Amayo E O, Owade J N, Aluoch J R, Njeru E K
Department of Medicine, College of Health Science, University of Nairobi, Kenya.
East Afr Med J. 1992 Dec;69(12):660-2.
In a five year retrospective study of 360 patients with homozygous (SS) sickle cell disease, eighteen (5%) were found to have neurological complications. Their ages ranged from 7 months to 21 years with a mean of 11.1 +/- 6 years. Of those with neurological complications, twelve (67%) of the patients had cerebrovascular accident, six (33.3%) convulsions, three visual disturbance; one sensorineural deafness, one cerebellar degeneration and the last one confusion and hallucinations. Four of the patients had multiple neurological complications. There was only one patient with recurrence of neurological complications. Two patients were hypertransfused and up to the end of the study period none of them had any recurrence.
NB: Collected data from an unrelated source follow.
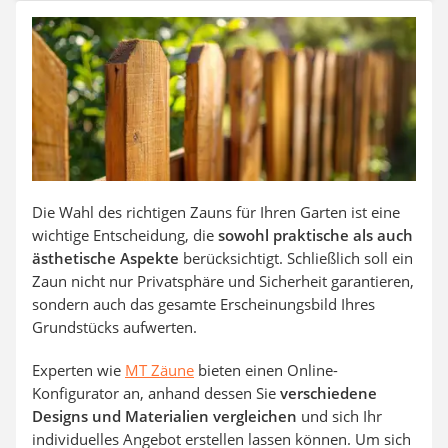
Auffahrrampe
Die Wahl des richtigen Zauns für Ihren Garten ist eine
wichtige Entscheidung, die
sowohl praktische als auch
ästhetische Aspekte
berücksichtigt. Schließlich soll ein
Zaun nicht nur Privatsphäre und Sicherheit garantieren,
sondern auch das gesamte Erscheinungsbild Ihres
Grundstücks aufwerten.
Experten wie
MT Zäune
bieten einen Online-
Konfigurator an, anhand dessen Sie
verschiedene
Designs und Materialien vergleichen
und sich Ihr
individuelles Angebot erstellen lassen können. Um sich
The pattern of neurological complications are similar to that observed in other studies. However, in this study, there were fewer recurrences of neurological complications.
在一项对360例纯合子(SS)镰状细胞病患者的五年回顾性研究中,发现18例(5%)有神经系统并发症。他们的年龄从7个月到21岁不等,平均为11.1±6岁。在有神经系统并发症的患者中,12例(67%)发生了脑血管意外,6例(33.3%)有惊厥,3例有视觉障碍;1例感音神经性耳聋,1例小脑变性,最后1例有精神错乱和幻觉。4例患者有多种神经系统并发症。只有1例患者神经系统并发症复发。2例患者接受了强化输血,直到研究期结束,他们都没有任何复发。神经系统并发症的模式与其他研究中观察到的相似。然而,在这项研究中,神经系统并发症的复发较少。